I can’t remember ever visiting Malheur National Wildlife Refuge without stopping at the headquarters. It’s a great place to find out where the hotspots are on the refuge, but it’s also a great place to get shots of birds I seldom see anywhere else. Most of the birds are taking advantage of the feeders, like this male Evening Grosbeak

and this female Evening Grosbeak.

The spilled seeds are liable to attract ground-feeders like this male California Quail.

The numerous ground squirrels seem to have attracted a Great Horned Owl family. The refuge had a scope set up on the tree where three fledglings had just left the nest. This little guy looked like he was all tuckered out and needed a little help standing up.
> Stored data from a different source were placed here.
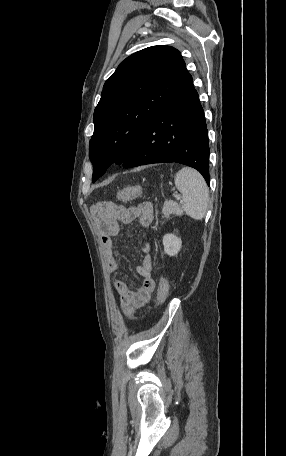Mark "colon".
<instances>
[{
  "mask_svg": "<svg viewBox=\"0 0 286 456\" xmlns=\"http://www.w3.org/2000/svg\"><path fill=\"white\" fill-rule=\"evenodd\" d=\"M141 187L132 186L120 190L117 194L119 200L125 201L136 198L141 193ZM113 202L103 201L96 204V209L98 210H111ZM169 294V284L166 279H162L159 284L158 293H157V302L159 304L163 303Z\"/></svg>",
  "mask_w": 286,
  "mask_h": 456,
  "instance_id": "1",
  "label": "colon"
}]
</instances>
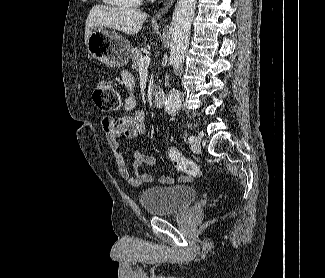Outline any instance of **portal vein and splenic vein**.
Here are the masks:
<instances>
[{
  "label": "portal vein and splenic vein",
  "instance_id": "portal-vein-and-splenic-vein-1",
  "mask_svg": "<svg viewBox=\"0 0 325 278\" xmlns=\"http://www.w3.org/2000/svg\"><path fill=\"white\" fill-rule=\"evenodd\" d=\"M149 64H150V57L146 55L141 58L139 68L148 67Z\"/></svg>",
  "mask_w": 325,
  "mask_h": 278
}]
</instances>
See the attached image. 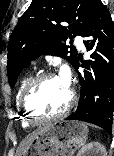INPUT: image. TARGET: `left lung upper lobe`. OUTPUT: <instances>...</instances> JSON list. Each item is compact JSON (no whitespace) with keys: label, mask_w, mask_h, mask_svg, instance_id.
I'll list each match as a JSON object with an SVG mask.
<instances>
[{"label":"left lung upper lobe","mask_w":114,"mask_h":156,"mask_svg":"<svg viewBox=\"0 0 114 156\" xmlns=\"http://www.w3.org/2000/svg\"><path fill=\"white\" fill-rule=\"evenodd\" d=\"M99 1L33 0L10 39L7 63L10 86L15 85L26 64L41 55L66 58L75 67L77 51L65 42L72 35H83ZM63 22L69 26H63Z\"/></svg>","instance_id":"obj_1"}]
</instances>
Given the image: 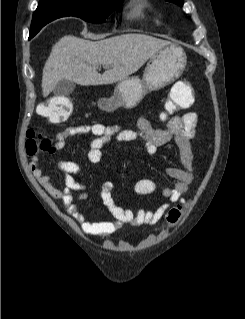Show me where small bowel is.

Friends of Malheur , which has just relocated their office, is a great place to stop.

Short-Eared Owl

I’m not sure if it was the highlight of my trip, but the moment this Short-Eared Owl swooped down and landed in the ditch right next to my pickup was a very special moment.

Unfortunately, I was as surprised to see it there as it seemed to be by the telephoto lens suddenly pointed at him. He was gone before I could tell my camera to focus on the owl, not the reeds.
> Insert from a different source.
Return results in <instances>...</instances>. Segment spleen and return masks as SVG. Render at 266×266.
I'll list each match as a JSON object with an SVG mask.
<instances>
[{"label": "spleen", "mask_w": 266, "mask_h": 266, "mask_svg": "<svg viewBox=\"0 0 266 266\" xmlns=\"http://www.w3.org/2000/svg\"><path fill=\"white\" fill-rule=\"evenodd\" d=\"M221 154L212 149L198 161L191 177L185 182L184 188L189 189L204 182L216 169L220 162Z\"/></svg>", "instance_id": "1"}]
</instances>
I did manage to get a clearer shot of it as it flew away.

I knew instantly when it landed that this was a “lifer” for me. I had no idea what kind of owl it was and seeing it fly away definitely confirmed that.
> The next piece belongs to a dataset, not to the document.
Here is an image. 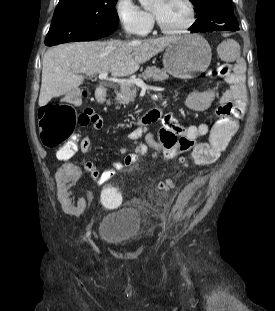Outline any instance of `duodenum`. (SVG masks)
Instances as JSON below:
<instances>
[{"instance_id":"1","label":"duodenum","mask_w":275,"mask_h":311,"mask_svg":"<svg viewBox=\"0 0 275 311\" xmlns=\"http://www.w3.org/2000/svg\"><path fill=\"white\" fill-rule=\"evenodd\" d=\"M96 97L99 101H104L106 99V88L103 85H99L96 89ZM73 96V95H72ZM70 96V97H72ZM155 109L149 111L146 115H144L140 120L139 124H145L146 119L148 118V114L154 113Z\"/></svg>"}]
</instances>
White-Faced Ibis at Malheur National Wildlife Refuge

The best chance to test my new camera’s ability to capture birds in flight was taking shots of the innumerable White-faced Ibis we saw at Malheur National Wildlife Refuge. While we’ve long seen ibis at Malheur, I can’t remember ever seeing so many before.

It’s relatively easy to photograph them at a distance when they’re feeding in wetlands, but you’re more apt to see them flying from field to field.

Once you’ve seen them, it’s impossible to miss their silhouette in the sky.

It’s even harder to miss their iridescent colors

when seen in bright sunlight.

Leslie says that they always remind her of Egypt, and I’ll have to admit that I could hardly believe my eyes when I first saw these “exotic” birds in the southern Oregon high desert.

Malheur Raptors

Since I spent a not-so-small fortune on a new camera that was supposed to be superior to my old camera for photographing birds in flight, I tried to focus on that during our visit to Malheur. I also discovered that since the new camera is a full-frame camera, unlike my previous birding camera, that the pictures had to be cropped much more severely than I’m used to doing.

This female Northern Harrier was

quite aways away but I thought the shot was worth saving if for no other reason than that it was my first shot of a bird in flight with this camera.

This male Northern Harrier

was also a long ways away, but the light was better and I was really happy with how sharp it came out.

I didn’t recognize this Osprey

when it flew over because it was in the shadows and the white breast looked dark and because I really didn’t expect to see an Osprey in the middle of the desert. I was really happy that I could lighten the breast while producing very little noise.

My favorite shot, though, was this one of a Swainson’s Hawk.

I’ve only seen one or two Swainson’s Hawks in all my years of birding, but, more importantly, it’s the kind of shot I’ve been unable to capture in the past.